Brilliant.
'It had to stop sometime,' Billy says. 'SIU digging around, and the goddamn task force… so we figured one last big payout.'
And I was the perfect setup for a huge bad faith settlement, Jack thinks. A whole big dog-and-pony show to justify paying out $50 million.
'So you hauled me out.'
'We was saving you up, Jack.'
'For twelve years?'
'Give or take.'
Billy drops his cigarette butt on the dirt, snuffs it out with his foot, lights another and says, 'We dumped a lot of money into Great Sunsets over the years. But you assholes fought us to a standstill. 'Save the Strands.' Just about broke us.

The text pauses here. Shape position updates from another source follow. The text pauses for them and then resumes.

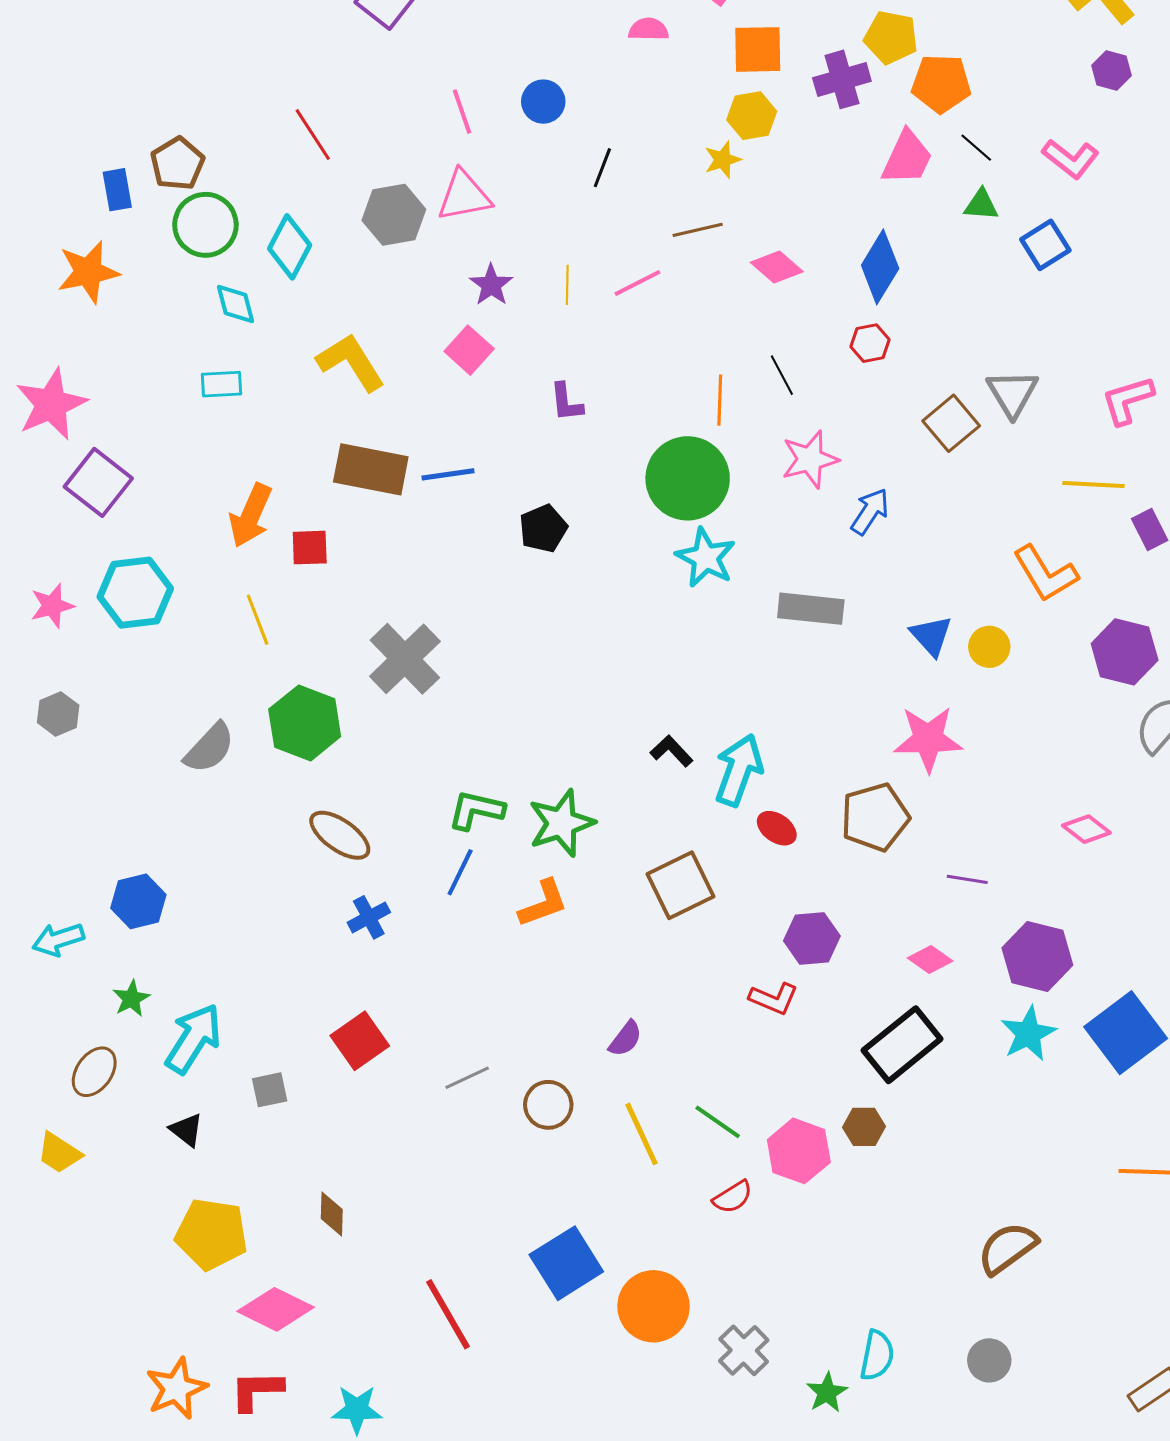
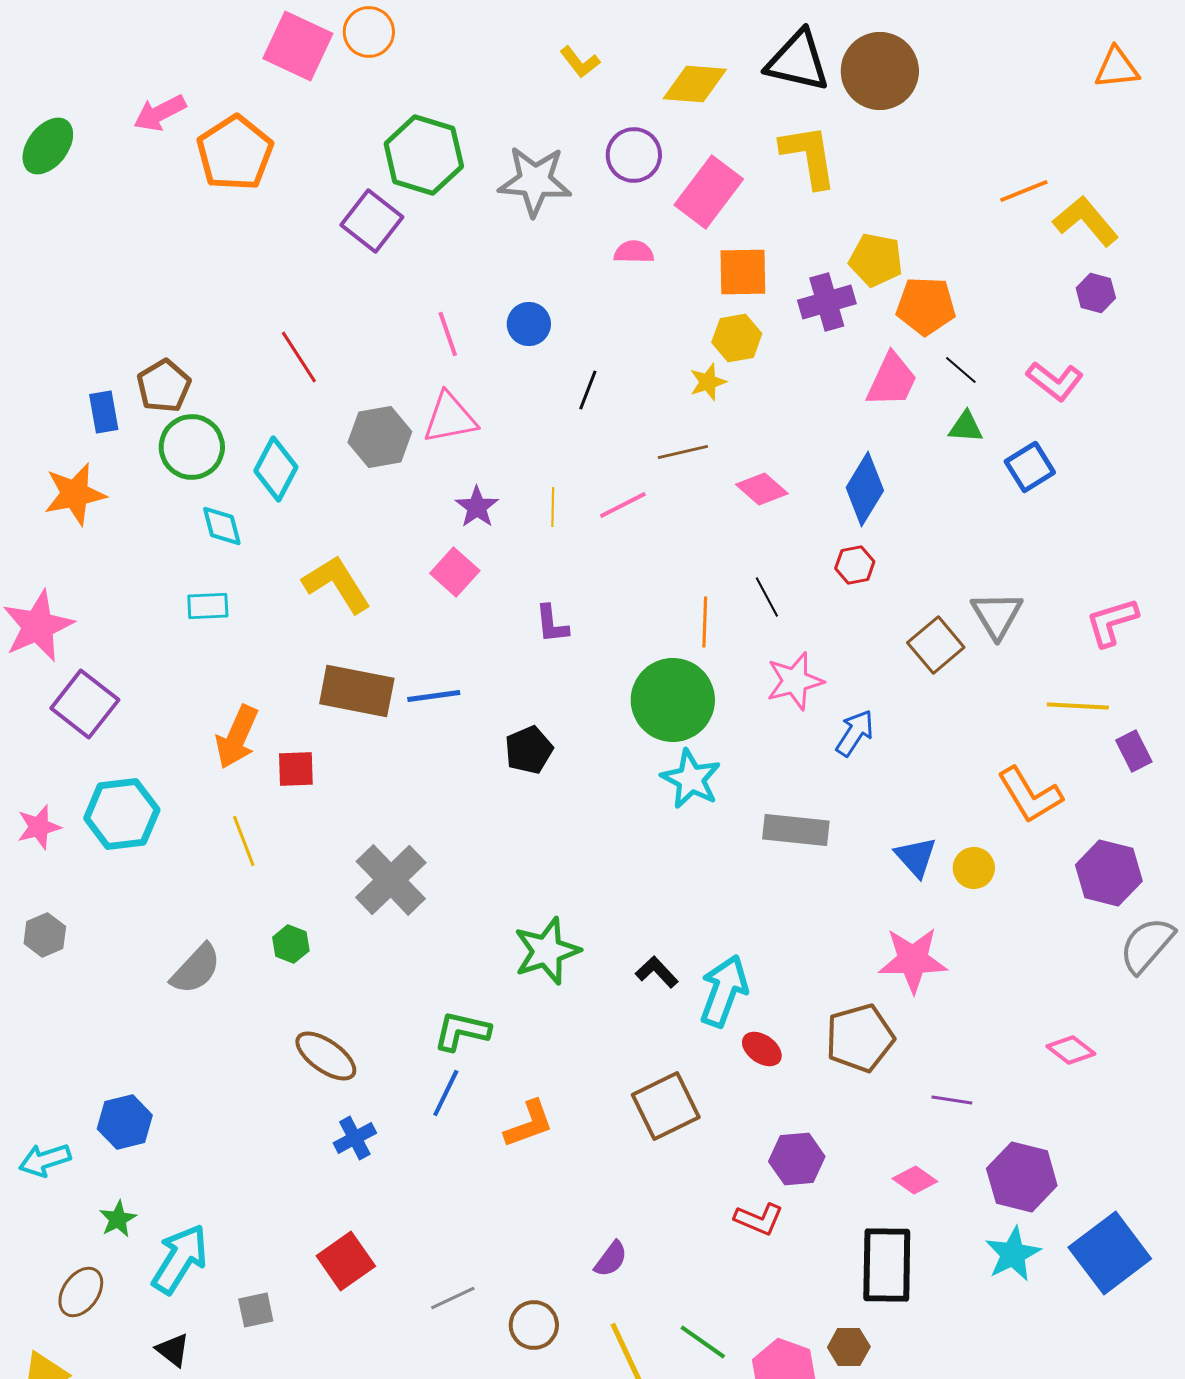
green hexagon: (305, 723) -> (291, 944), size x0.5
green star: (561, 823) -> (547, 951), moved
black rectangle: (902, 1045) -> (887, 1265), turned -50

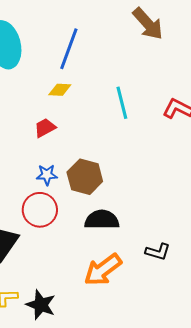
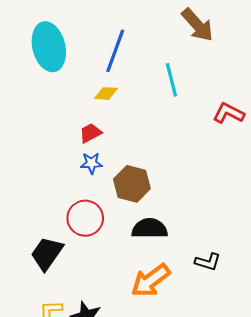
cyan line: (122, 103) -> (171, 80), moved
blue star: (47, 175) -> (91, 163), moved

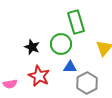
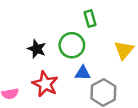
green rectangle: (76, 22) -> (90, 19), size x0.6

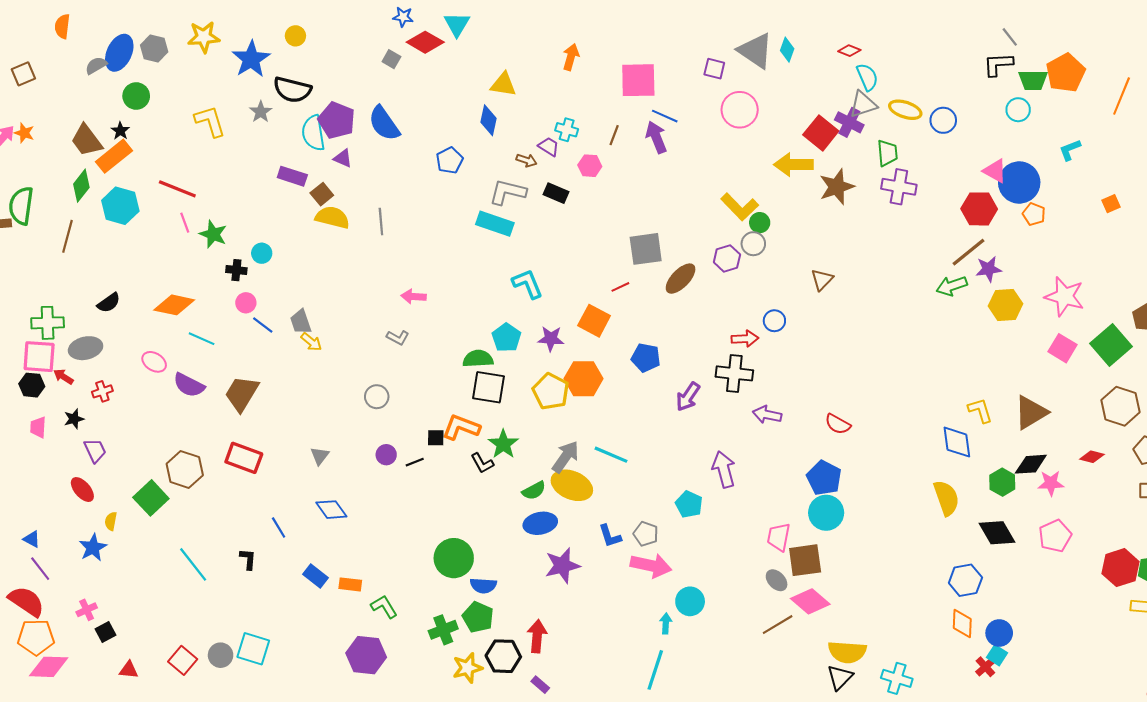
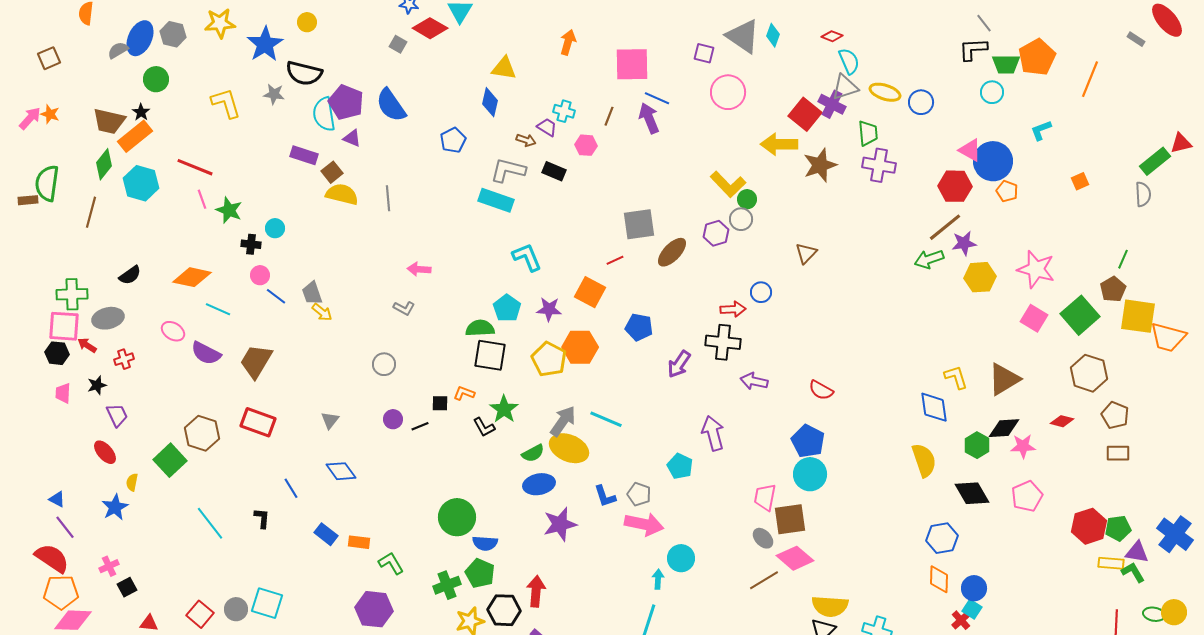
gray star: (261, 112) -> (274, 94), turned -30
brown trapezoid: (87, 140) -> (109, 121), turned -40
orange L-shape: (461, 427) -> (464, 393), size x0.6

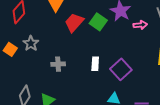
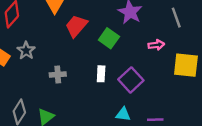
green square: (98, 22) -> (109, 38), moved
pink arrow: (140, 25) -> (156, 45), moved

When we decided we had to shut down we knew we had to make this one pay off.'
'You lured Gordon into whipping up a class action so you could justify a huge payment to head it off,' Jack says. 'Then pay the money to yourselves.'
'There you go,' Billy says. 'Gordon's dead. Nicky'll get the $50 million this morning.'
And fifty million bucks will go into Great Sunsets and that'll be more than enough to bribe the councilmen and the lawyers and the judges. Enough capital to do all that and put up their shitty condos and ruin what small part of the coast they haven't already destroyed.
'How about Casey,' Jack asks. 'He in on this?'
'Nah.'
'Sandra Hansen?'
Billy shakes his head. 'Sandra Hansen is a true believer.
'So I need to know,' Billy says, 'you in or out, Jack? I can offer you shares. You can get a condo here, maybe a town house. Surf all goddamn day.'
'What do I have to do?'
'Nothin',' Billy says. 'That's the beauty of it. You don't have to do a goddamn thing. Just walk away.'
'That's the deal?'
'That's the deal.'
Jack looks around him. At the Strand, at the ocean.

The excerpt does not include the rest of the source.